* DATA FOR THIS TASK:
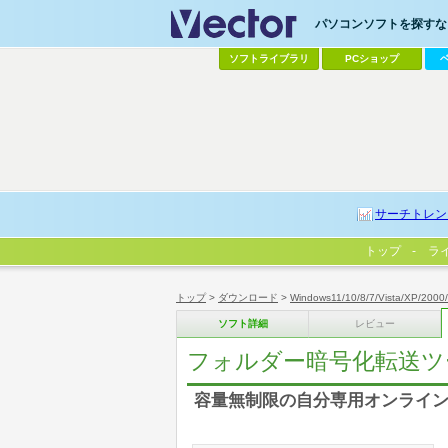
パソコンソフトを探すなら
ソフトライブラリ
PCショップ
サーチトレン
トップ
ラ
トップ
>
ダウンロード
>
Windows11/10/8/7/Vista/XP/2000
ソフト詳細
レビュー
フォルダー暗号化転送ツール(
容量無制限の自分専用オンライ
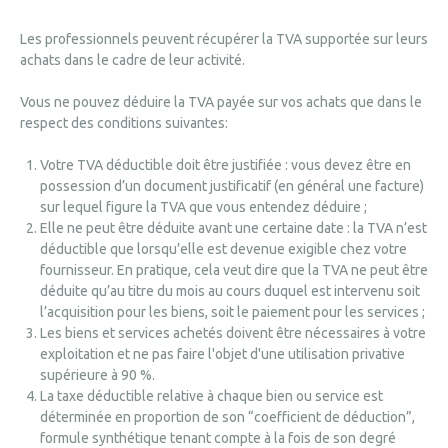
Les professionnels peuvent récupérer la TVA supportée sur leurs
achats dans le cadre de leur activité.
Vous ne pouvez déduire la TVA payée sur vos achats que dans le
respect des conditions suivantes:
Votre TVA déductible doit être justifiée : vous devez être en
possession d’un document justificatif (en général une facture)
sur lequel figure la TVA que vous entendez déduire ;
Elle ne peut être déduite avant une certaine date : la TVA n’est
déductible que lorsqu’elle est devenue exigible chez votre
fournisseur. En pratique, cela veut dire que la TVA ne peut être
déduite qu’au titre du mois au cours duquel est intervenu soit
l’acquisition pour les biens, soit le paiement pour les services ;
Les biens et services achetés doivent être nécessaires à votre
exploitation et ne pas faire l'objet d'une utilisation privative
supérieure à 90 %.
La taxe déductible relative à chaque bien ou service est
déterminée en proportion de son “coefficient de déduction”,
formule synthétique tenant compte à la fois de son degré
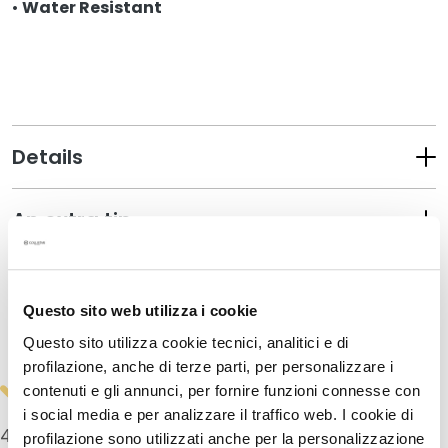
•
Water Resistant
u
m
s
F
a
c
Details
e
c
An extra tip
r
e
a
How to use
m
s
Questo sito web utilizza i cookie
Safety information
Questo sito utilizza cookie tecnici, analitici e di
E
profilazione, anche di terze parti, per personalizzare i
y
contenuti e gli annunci, per fornire funzioni connesse con
e
i social media e per analizzare il traffico web. I cookie di
a
4,5
/5
profilazione sono utilizzati anche per la personalizzazione
n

* WORK REQUEST: Please output the records exactly, leaving the pictures out.

* OUTPUT OF THE EXERCISE:
パソコンソフトを探すなら
ソフトライブラリ
PCショップ
サーチトレン
トップ
ラ
トップ
>
ダウンロード
>
Windows11/10/8/7/Vista/XP/2000
ソフト詳細
レビュー
フォルダー暗号化転送ツール(
容量無制限の自分専用オンライ
Les professionnels peuvent récupérer la TVA supportée sur leurs
achats dans le cadre de leur activité.
Vous ne pouvez déduire la TVA payée sur vos achats que dans le
respect des conditions suivantes:
Votre TVA déductible doit être justifiée : vous devez être en
possession d’un document justificatif (en général une facture)
sur lequel figure la TVA que vous entendez déduire ;
Elle ne peut être déduite avant une certaine date : la TVA n’est
déductible que lorsqu’elle est devenue exigible chez votre
fournisseur. En pratique, cela veut dire que la TVA ne peut être
déduite qu’au titre du mois au cours duquel est intervenu soit
l’acquisition pour les biens, soit le paiement pour les services ;
Les biens et services achetés doivent être nécessaires à votre
exploitation et ne pas faire l'objet d'une utilisation privative
supérieure à 90 %.
La taxe déductible relative à chaque bien ou service est
déterminée en proportion de son “coefficient de déduction”,
formule synthétique tenant compte à la fois de son degré
•
Water Resistant
u
m
s
F
a
c
Details
e
c
An extra tip
r
e
a
How to use
m
s
Questo sito web utilizza i cookie
Safety information
Questo sito utilizza cookie tecnici, analitici e di
E
profilazione, anche di terze parti, per personalizzare i
y
contenuti e gli annunci, per fornire funzioni connesse con
e
i social media e per analizzare il traffico web. I cookie di
a
4,5
/5
profilazione sono utilizzati anche per la personalizzazione
n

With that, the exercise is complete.